Word Problems - Solving Quadratic Equations by Factoring

Mrs. Kender

21 Mar 201915:02

Summary

TLDRThis video tutorial focuses on solving word problems involving quadratic equations, specifically using the method of factoring. It demonstrates how to approach problems involving areas of rectangles by setting up equations based on the given relationships between length, width, and area. Through step-by-step explanations, viewers learn how to label variables, set up quadratic equations, and solve them by factoring. The tutorial covers multiple examples, helping learners understand how to solve for unknown dimensions of rectangles, reject invalid solutions, and use factoring to find the correct dimensions.

Takeaways

😀 Use the formula for area (Length × Width) to solve for unknown dimensions in rectangle word problems.
😀 When the length is given in terms of the width (e.g., 6 cm less than triple the width), express the length as a function of the width (L = 3W - 6).
😀 Create a visual diagram to help organize information and understand the relationship between length, width, and area.
😀 To set up the quadratic equation, multiply the length and width expressions and set it equal to the given area value.
😀 After setting up the equation, simplify and arrange it into standard quadratic form (e.g., 3W^2 - 6W - 72 = 0).
😀 Factor the quadratic equation, and solve for the width (W) by setting each factor equal to zero.
😀 Reject negative solutions for dimensions like width and length, as these cannot be physically valid.
😀 Once the width is found, substitute it back into the length equation to calculate the corresponding length.
😀 Use factoring as the method for solving quadratic equations, and ensure the equation is set equal to zero before factoring.
😀 Apply the same steps for word problems with added complexities, such as the addition of a uniform border around a rectangle.
😀 When a new rectangle's area is a multiple of the original (e.g., doubled or tripled), set up an equation with the new area and solve using the same quadratic techniques.

Q & A

What is the first step in solving the given word problem involving a rectangle?
-The first step is to identify the known information and create labels. For example, the area of the rectangle is given as 72 square centimeters, and the length is described in terms of the width.
How is the length of the rectangle described in the first problem?
-The length of the rectangle is described as 6 centimeters less than triple the width.
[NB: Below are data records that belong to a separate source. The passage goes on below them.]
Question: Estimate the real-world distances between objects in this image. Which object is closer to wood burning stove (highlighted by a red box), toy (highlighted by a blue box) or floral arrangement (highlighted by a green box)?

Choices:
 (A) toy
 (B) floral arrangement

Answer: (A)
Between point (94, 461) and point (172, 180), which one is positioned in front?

This is expressed as the equation: length = 3W - 6, where W represents the width.
What equation is used to solve for the width and length of the rectangle in the first problem?
-The equation used is the area formula: length × width = area. After substituting the expressions for length and area, we get 3W^2 - 6W = 72, which simplifies to a quadratic equation.
How is the quadratic equation set up to be solved?
-To solve the quadratic equation, it must be set equal to zero. This is done by subtracting 72 from both sides, leading to 3W^2 - 6W - 72 = 0.
What factoring method is used to solve the quadratic equation?
-The factoring method used is the 'add-multiply' method, where factors of the quadratic equation are found. The factored form is (W - 6)(W + 4) = 0.
Why is W = -4 rejected as a solution for the width?
-W = -4 is rejected because the width of a rectangle cannot be negative. Therefore, only the positive solution, W = 6, is accepted.
After finding the width, how do you find the length of the rectangle?
-The length is found by substituting the value of W into the expression for length: length = 3W - 6. Substituting W = 6 gives length = 12.
What is the significance of the uniform border added in the second problem?
-The uniform border added to the rectangle increases both the width and length by the same amount, represented by 'X'. This changes the dimensions of the new rectangle, which is key to solving the problem.
How do you find the new width and length in the second problem?
-The new width is expressed as 2X + 6, and the new length is expressed as 2X + 20, where X represents the amount the border extends on each side.
What equation is set up to solve for the value of X in the second problem?
-The equation set up is the area formula for the new rectangle: (2X + 6)(2X + 20) = 240, which is then expanded and simplified into a quadratic equation.
What is the value of X in the second problem, and how do you calculate the new dimensions?
-The value of X is 2, which is determined by solving the quadratic equation. Substituting X = 2 into the expressions for the new width and length gives a new width of 10 inches and a new length of 24 inches.
In the third problem, how is the new area related to the original area?
-In the third problem, the new area is described as double the original area. The original area is 120 square inches, so the new area is 240 square inches.
What is the key to solving the fourth problem about the new rectangle dimensions?
-The key is recognizing that the new area is triple the original area, so the new area is 96 square inches. From there, similar steps of labeling, creating expressions, and solving a quadratic equation are used.